Inserisco il capitolo finale. Inutile dire che mi farebbe piacere leggere alcuni commenti, che non devono essere per forza compiacenti. Questo è un racconto che mi aveva molto divertito nella fase di scrittura e rileggerlo e correggerlo è stato altrettanto piacevole. Spero piaccia anche a qualche cyber-lettore... e che il verbo si diffonda il più possibile!
Cap. 6) - Realizzazione di un sognoNonostante i centosessanta fissi, all’interno della Volvo non si udivano rumori. Di tanto in tanto la vettura sbandava per via del suolo ghiacciato, ma Frederik sembrava abituato al problema. Stefano era immerso nei suoi pensieri: rifletteva sulla stranezza del fatto che si stesse dirigendo assieme a un ostaggio, probabilmente affetto da Sindrome di Stoccolma, proprio nella città di Stoccolma.
<<allora …>> Frederik si rivolse a Stefano che sedeva al lato passeggero. <<… che è successo? Ci aspettano seicento chilometri di autostrada … possiamo farceli tutti in silenzio … o puoi scegliere di raccontarmi il motivo di tutto questo casino.>>
<<claude non te l’ha detto?>> Stefano era esterrefatto.

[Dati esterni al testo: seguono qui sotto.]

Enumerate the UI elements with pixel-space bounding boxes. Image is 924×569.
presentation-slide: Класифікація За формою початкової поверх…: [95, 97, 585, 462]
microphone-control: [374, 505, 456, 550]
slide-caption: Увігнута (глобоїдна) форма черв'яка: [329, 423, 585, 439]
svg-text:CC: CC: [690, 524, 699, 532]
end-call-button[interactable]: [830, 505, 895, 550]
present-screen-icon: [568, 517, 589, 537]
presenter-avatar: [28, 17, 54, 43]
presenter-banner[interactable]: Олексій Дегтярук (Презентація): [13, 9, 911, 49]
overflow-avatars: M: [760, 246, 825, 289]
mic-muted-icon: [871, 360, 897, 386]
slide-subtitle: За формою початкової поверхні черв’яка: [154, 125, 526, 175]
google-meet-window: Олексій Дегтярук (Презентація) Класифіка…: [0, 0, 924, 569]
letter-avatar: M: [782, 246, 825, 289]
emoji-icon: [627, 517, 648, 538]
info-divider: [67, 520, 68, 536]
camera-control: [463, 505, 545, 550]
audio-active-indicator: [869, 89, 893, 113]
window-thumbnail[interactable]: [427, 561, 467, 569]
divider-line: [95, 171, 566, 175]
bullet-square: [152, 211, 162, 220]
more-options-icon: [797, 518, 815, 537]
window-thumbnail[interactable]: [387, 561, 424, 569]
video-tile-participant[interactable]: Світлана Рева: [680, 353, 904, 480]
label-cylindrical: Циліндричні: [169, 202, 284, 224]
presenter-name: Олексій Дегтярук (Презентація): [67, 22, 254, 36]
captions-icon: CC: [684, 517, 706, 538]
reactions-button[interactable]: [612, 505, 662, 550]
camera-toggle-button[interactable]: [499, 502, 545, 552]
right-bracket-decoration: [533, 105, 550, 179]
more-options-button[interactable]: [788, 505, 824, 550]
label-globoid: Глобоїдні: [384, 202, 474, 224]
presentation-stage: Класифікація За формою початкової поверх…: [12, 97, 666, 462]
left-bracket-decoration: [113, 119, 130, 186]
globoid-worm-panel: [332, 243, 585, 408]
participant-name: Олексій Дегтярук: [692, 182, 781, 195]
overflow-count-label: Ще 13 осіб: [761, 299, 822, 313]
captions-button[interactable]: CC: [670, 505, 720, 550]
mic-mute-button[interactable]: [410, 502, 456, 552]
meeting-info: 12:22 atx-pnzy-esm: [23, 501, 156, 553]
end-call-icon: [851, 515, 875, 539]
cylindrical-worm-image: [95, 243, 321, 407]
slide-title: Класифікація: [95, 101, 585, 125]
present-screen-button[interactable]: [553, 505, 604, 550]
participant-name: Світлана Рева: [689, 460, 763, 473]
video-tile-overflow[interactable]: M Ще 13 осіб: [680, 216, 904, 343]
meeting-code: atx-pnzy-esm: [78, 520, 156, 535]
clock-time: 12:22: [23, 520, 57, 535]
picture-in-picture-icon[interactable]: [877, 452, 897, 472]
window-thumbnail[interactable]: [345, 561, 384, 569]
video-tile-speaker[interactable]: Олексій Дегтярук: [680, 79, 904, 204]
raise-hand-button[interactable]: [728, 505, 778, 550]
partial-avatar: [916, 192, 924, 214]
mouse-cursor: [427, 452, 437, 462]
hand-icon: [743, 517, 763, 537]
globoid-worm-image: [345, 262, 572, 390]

<<non c’è stato il tempo.>>
<<e tu esegui ordini senza sapere?>>
<<più che eseguire ordini, faccio un favore a un fratello. Quando ho sentito la sua voce nella cornetta ero già sicuro che avrei acconsentito … qualsiasi cosa avesse detto. Abbiamo lavorato assieme per molto tempo, in passato. Per me è di famiglia. E lo sarà sempre.>>
<<e tu …>> disse poi lo svedese. <<come hai conosciuto Claude?>>
<<l’ho aiutato a uscire da una brutta faccenda molti anni fa.>> fece Stefano. <<ci so fare col computer e così …>>
<<chi è lui?>> Frederik indicò Piero col capo.
<<in un certo senso … è lui il motivo di tutto il casino.>> rispose Stefano.
Lo svedese sembrava vagamente infastidito da quello strano personaggio che si limitava a stare zitto e fissare il paesaggio imbiancato dal sedile posteriore della sua Volvo.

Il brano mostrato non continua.